Extracted records

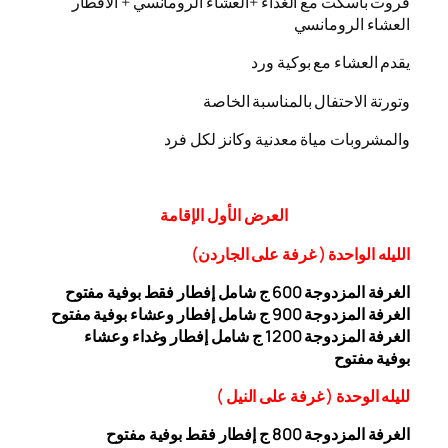
فروت باسكت مع الغداء +العشاء الرومانسي + الافطار
العشاء الرومانسي
يقدم العشاء مع بوكية ورد
وتورتة الاحتفال بالمناسبة الخاصة
والمشروبات مياة معدنية وكانز لكل فرد
العرض
الأول
الإقامة
الليله الواحدة ( غرفة على الجاردن
)
الغرفة المزدوجة
00 ج شامل إفطار فقط بوفية مفتوح
6
الغرفة المزدوجة 900 ج شامل إفطار وعشاء بوفية مفتوح
الغرفة المزدوجة 1200 ج شامل إفطار وغداء وعشاء
بوفية
مفتوح
ل
ليله ال
وحدة (
غرفة على النيل
)
الغرفة المزدوجة
00
8
ج إفطار فقط بوفية مفتوح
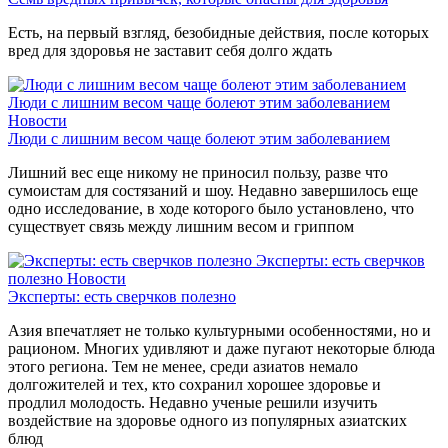
Есть, на первый взгляд, безобидные действия, после которых
вред для здоровья не заставит себя долго ждать
Люди с лишним весом чаще болеют этим заболеванием
Новости
Люди с лишним весом чаще болеют этим заболеванием
Лишний вес еще никому не приносил пользу, разве что
сумоистам для состязаний и шоу. Недавно завершилось еще
одно исследование, в ходе которого было установлено, что
существует связь между лишним весом и гриппом
Эксперты: есть сверчков
полезно
Новости
Эксперты: есть сверчков полезно
Азия впечатляет не только культурными особенностями, но и
рационом. Многих удивляют и даже пугают некоторые блюда
этого региона. Тем не менее, среди азиатов немало
долгожителей и тех, кто сохранил хорошее здоровье и
продлил молодость. Недавно ученые решили изучить
воздействие на здоровье одного из популярных азиатских
блюд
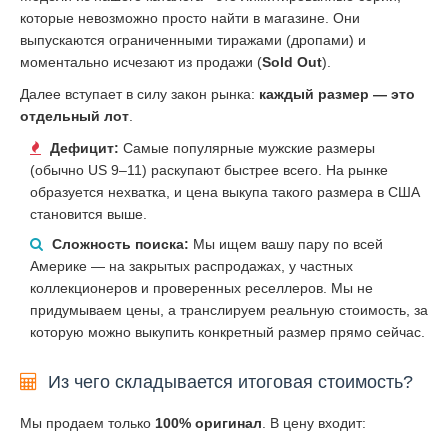
которые невозможно просто найти в магазине. Они
выпускаются ограниченными тиражами (дропами) и
моментально исчезают из продажи (
Sold Out
).
Далее вступает в силу закон рынка:
каждый размер — это
отдельный лот
.
Дефицит:
Самые популярные мужские размеры
(обычно US 9–11) раскупают быстрее всего. На рынке
образуется нехватка, и цена выкупа такого размера в США
становится выше.
Сложность поиска:
Мы ищем вашу пару по всей
Америке — на закрытых распродажах, у частных
коллекционеров и проверенных реселлеров. Мы не
придумываем цены, а транслируем реальную стоимость, за
которую можно выкупить конкретный размер прямо сейчас.
Из чего складывается итоговая стоимость?
Мы продаем только
100% оригинал
. В цену входит:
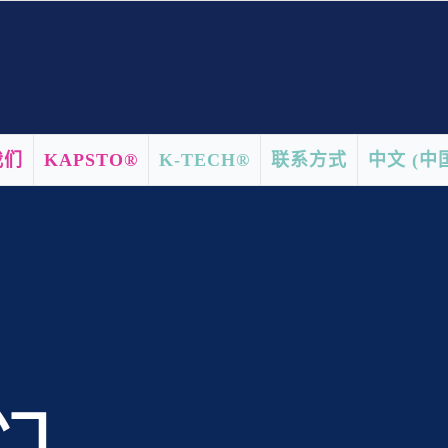
我们
KAPSTO®
K-TECH®
联系方式
中文 (中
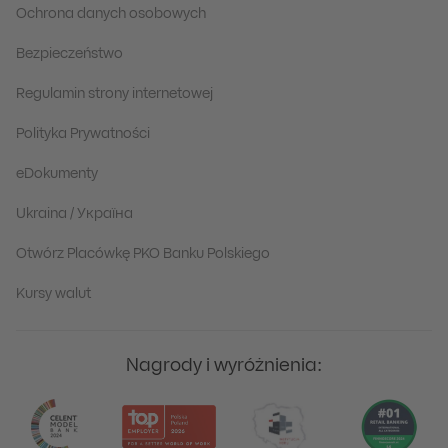
Ochrona danych osobowych
Bezpieczeństwo
Regulamin strony internetowej
Polityka Prywatności
eDokumenty
Ukraina / Україна
Otwórz Placówkę PKO Banku Polskiego
Kursy walut
Nagrody i wyróżnienia:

### WORK INSTRUCTIONS:
When you transcribe the lines above, keep every word exact but leave the pictures behind.

### WRITTEN SOLUTION:
فروت باسكت مع الغداء +العشاء الرومانسي + الافطار
العشاء الرومانسي
يقدم العشاء مع بوكية ورد
وتورتة الاحتفال بالمناسبة الخاصة
والمشروبات مياة معدنية وكانز لكل فرد
العرض
الأول
الإقامة
الليله الواحدة ( غرفة على الجاردن
)
الغرفة المزدوجة
00 ج شامل إفطار فقط بوفية مفتوح
6
الغرفة المزدوجة 900 ج شامل إفطار وعشاء بوفية مفتوح
الغرفة المزدوجة 1200 ج شامل إفطار وغداء وعشاء
بوفية
مفتوح
ل
ليله ال
وحدة (
غرفة على النيل
)
الغرفة المزدوجة
00
8
ج إفطار فقط بوفية مفتوح
Есть, на первый взгляд, безобидные действия, после которых
вред для здоровья не заставит себя долго ждать
Люди с лишним весом чаще болеют этим заболеванием
Новости
Люди с лишним весом чаще болеют этим заболеванием
Лишний вес еще никому не приносил пользу, разве что
сумоистам для состязаний и шоу. Недавно завершилось еще
одно исследование, в ходе которого было установлено, что
существует связь между лишним весом и гриппом
Эксперты: есть сверчков
полезно
Новости
Эксперты: есть сверчков полезно
Азия впечатляет не только культурными особенностями, но и
рационом. Многих удивляют и даже пугают некоторые блюда
этого региона. Тем не менее, среди азиатов немало
долгожителей и тех, кто сохранил хорошее здоровье и
продлил молодость. Недавно ученые решили изучить
воздействие на здоровье одного из популярных азиатских
блюд
которые невозможно просто найти в магазине. Они
выпускаются ограниченными тиражами (дропами) и
моментально исчезают из продажи (
Sold Out
).
Далее вступает в силу закон рынка:
каждый размер — это
отдельный лот
.
Дефицит:
Самые популярные мужские размеры
(обычно US 9–11) раскупают быстрее всего. На рынке
образуется нехватка, и цена выкупа такого размера в США
становится выше.
Сложность поиска:
Мы ищем вашу пару по всей
Америке — на закрытых распродажах, у частных
коллекционеров и проверенных реселлеров. Мы не
придумываем цены, а транслируем реальную стоимость, за
которую можно выкупить конкретный размер прямо сейчас.
Из чего складывается итоговая стоимость?
Мы продаем только
100% оригинал
. В цену входит:
我们
KAPSTO®
K-TECH®
联系方式
中文 (中
Ochrona danych osobowych
Bezpieczeństwo
Regulamin strony internetowej
Polityka Prywatności
eDokumenty
Ukraina / Україна
Otwórz Placówkę PKO Banku Polskiego
Kursy walut
Nagrody i wyróżnienia:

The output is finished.